21.6.15

Ah, o verão (português)

Alguns versos de «Laminagem» de Joaquim Manuel Magalhães

Um país agora este imenso aterro
teve alguma vez colinas e montados
onde o olhar demorava, adormecia
e seguia uma alegria viandante?
Ou gente que chegasse a qualquer mar
de que não quisesse logo fugir?
Só o pastoril decrépito o suspirava.

(Deleuze escreveu: as férias pagas foram mais revolucionárias que o maio de 68.)

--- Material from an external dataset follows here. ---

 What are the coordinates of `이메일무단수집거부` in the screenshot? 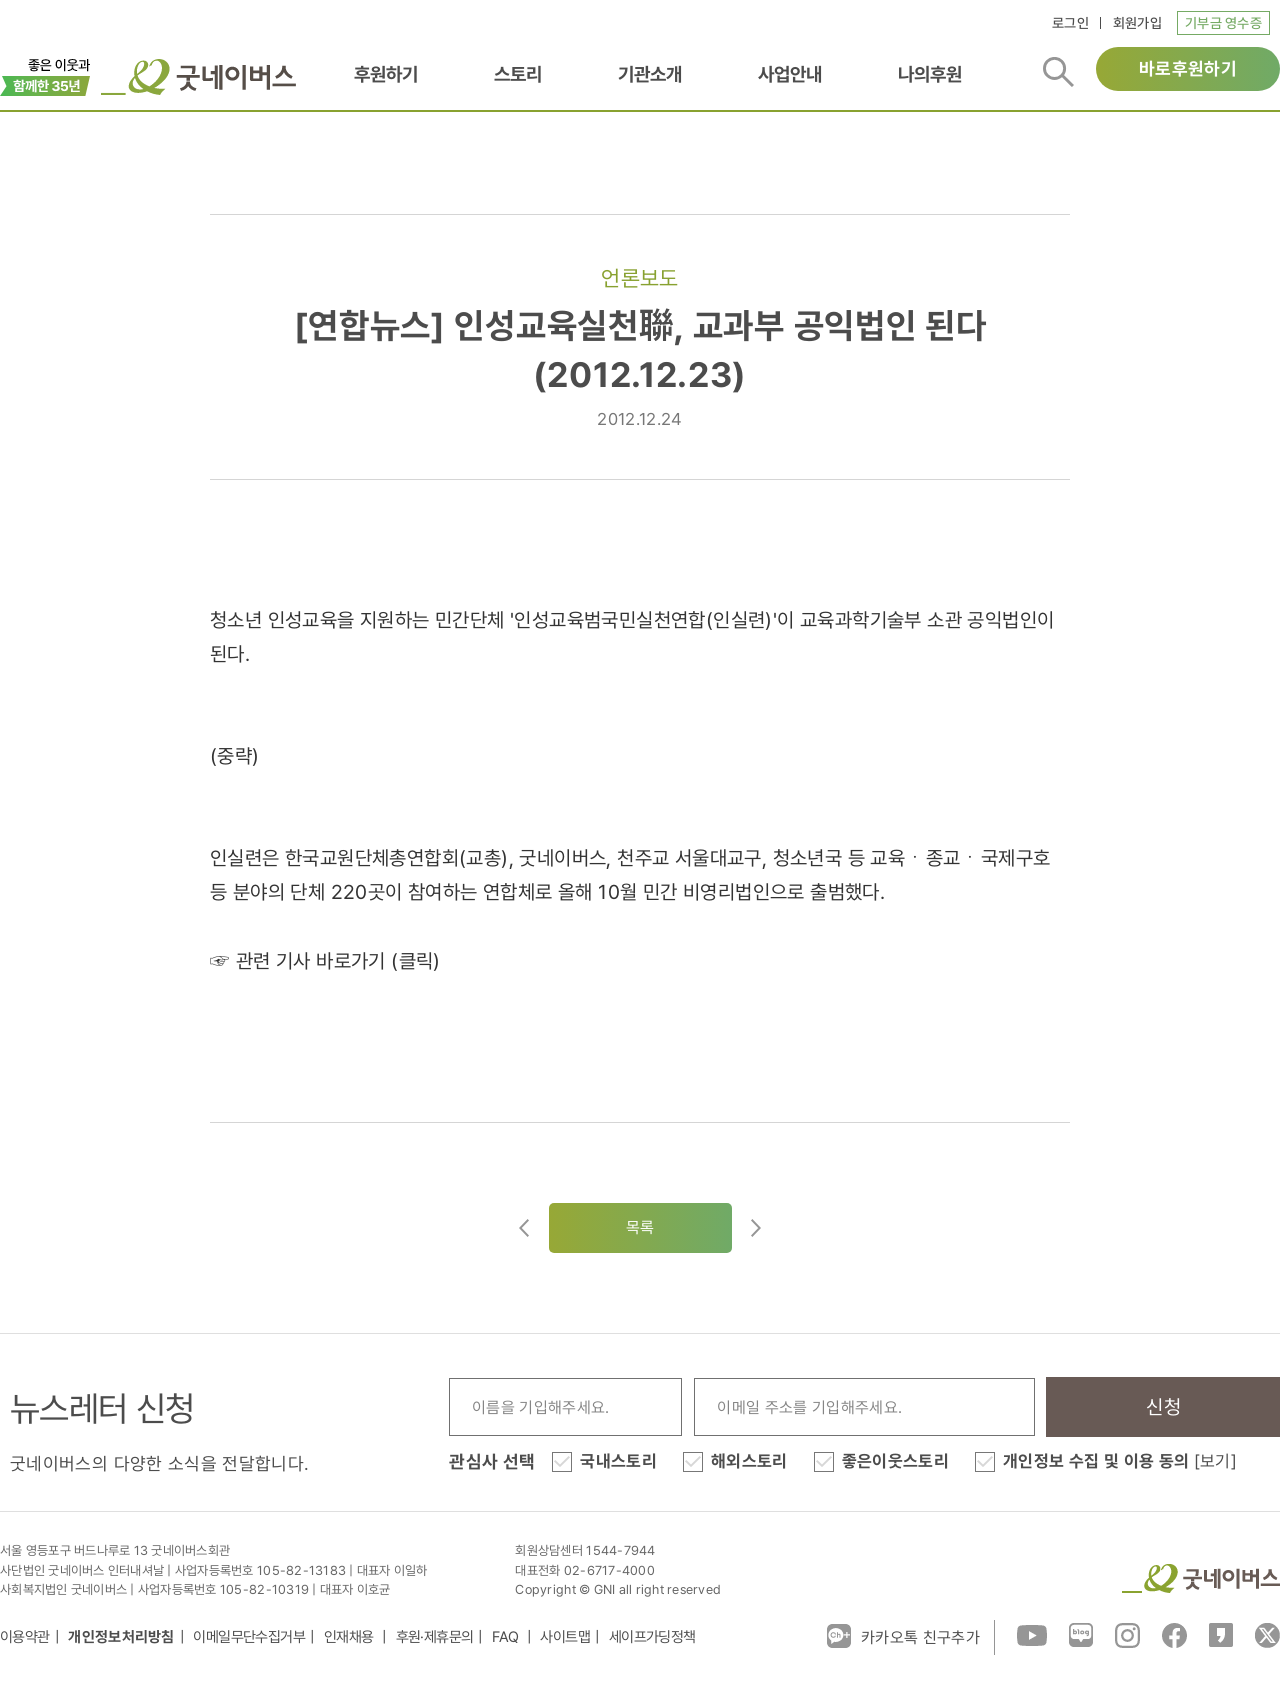 It's located at (249, 1637).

A alguns vemo-los em qualquer pousio
Depois de fecharem as lojas
e nem se sabe o que vemos.
Aos balcões de cafés de azulejo,
com telemóveis pendurados nos cintos
e os cartões de crédito em dente na carteira.
Riem-se e batem nas costas
uns dos outros, entreolham e vigiam
se alguém diverso se aproxima
para largarem uma troça arcaica, e comem
com essa fome dos que não sofreram ainda
inquietações laborais ou crêem que virá
depressa o primeiro emprego.

(Poesia: dever de ver melhor. Observar de perto, ainda que não seja agradável. Ver melhor: a paisagem humana, claro.)

Ao olhá-los melhor, aos seus afectos
de pessoal especializado em escuras economias
adicionais, vejo-os depois no verão.
Ao deus dará em todos os lugares,
em tendas velhas, em rulotes,
sabe-se lá onde vão cagar. E as mulheres
com os sinais exteriores da aspereza.


(Poesia: ver melhor e imaginar. E a sátira, claro, a sátira.)